Senior VP Phil Schiller, meanwhile, sounds slightly more thrilled, saying in its three-year life span the App Store has "grown to become the most exciting and successful software marketplace the world has ever seen."
But Apple is largely understated in announcing the achievement. Let's look at the numbers revealed in the press release:
- 15 billion apps downloaded
- More than 200 million iOS users (iPhone, iPad, iPod Touch)
- Over 100,000 native iPad apps
- 425,000 overall apps
- Consumers in 90 countries
- Over $2.5 billion in revenue share to developers thus far
This means an average app download rate of about 415 million per month—huge. But at the WWDC developer conference just a few weeks ago Apple noted it had sold 14 billion apps, which means over a billion sold in just a single month (and it added 10,000 apps to the iPad catalog in the same period). This means the pace of App Store sales is accelerating at a rather rapid rate.
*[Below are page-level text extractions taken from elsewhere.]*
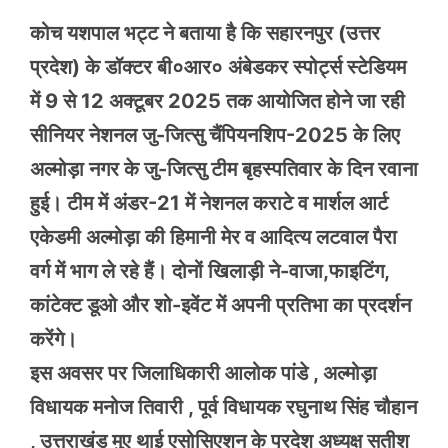
कोच यशपाल भट्ट ने बताया है कि सहारनपुर (उत्तर
प्रदेश) के डॉक्टर बी०आर० अंबेडकर स्पोर्ट्स स्टेडियम
में 9 से 12 अक्टूबर 2025 तक आयोजित होने जा रही
सीनियर नेशनल जु-जित्सु चैंपियनशिप-2025 के लिए
अल्मोड़ा नगर के जु-जित्सु टीम बृहस्पतिवार के दिन रवाना
हुई। टीम में अंडर-21 में नेशनल कराटे व मार्शल आर्ट
एकेडमी अल्मोड़ा की हिमानी मेर व आदित्य लटवाल पैरा
वर्ग में भाग ले रहे हैं। दोनों खिलाड़ी ने-वाजा,फाइटिंग,
कांटेक्ट डूओ और शो-इवेंट में अपनी प्रतिभा का प्रदर्शन
करेंगे।
इस अवसर पर जिलाधिकारी आलोक पांडे , अल्मोड़ा
विधायक मनोज तिवारी , पूर्व विधायक रघुनाथ सिंह चौहान
, उत्तराखंड मुए थाई एसोसिएशन के प्रदेश अध्यक्ष सतीश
That's quite definitely changing the mobile marketplace, and having a ripple effect on the entire software market.
Over 200 million iOS users is another huge figure, and since we can assume a significant majority of these users have their credit cards on file with Apple so they can buy apps and music, Apple may have one of the very biggest customer databases in the world—with a proven reliability as a vendor, and billions of dollars in sales. This sets it up perfectly to become an innovator in the mobile payments space—even PayPal has a database of only 90 million. And because Apple covers 90 countries, it could potentially try to change the world's spending habits, rather than the regional attempts that other companies like Google are trying.
A $2.5 billion payout to developers means Apple itself has made over $1 billion in revenues from the sale of apps thanks to the 70/30 sales split the App Store works on.
All of this, combined with the imminence of the iPhone 5, which Apple expects to sell more units than any previous model, and the increasingly loud rumors of an iPad update coming before the end of 2011, means this should be a very good year indeed for Steve Jobs and the gang. It also means other players in the tablet and smartphone space will likely have an even tougher time catching Apple.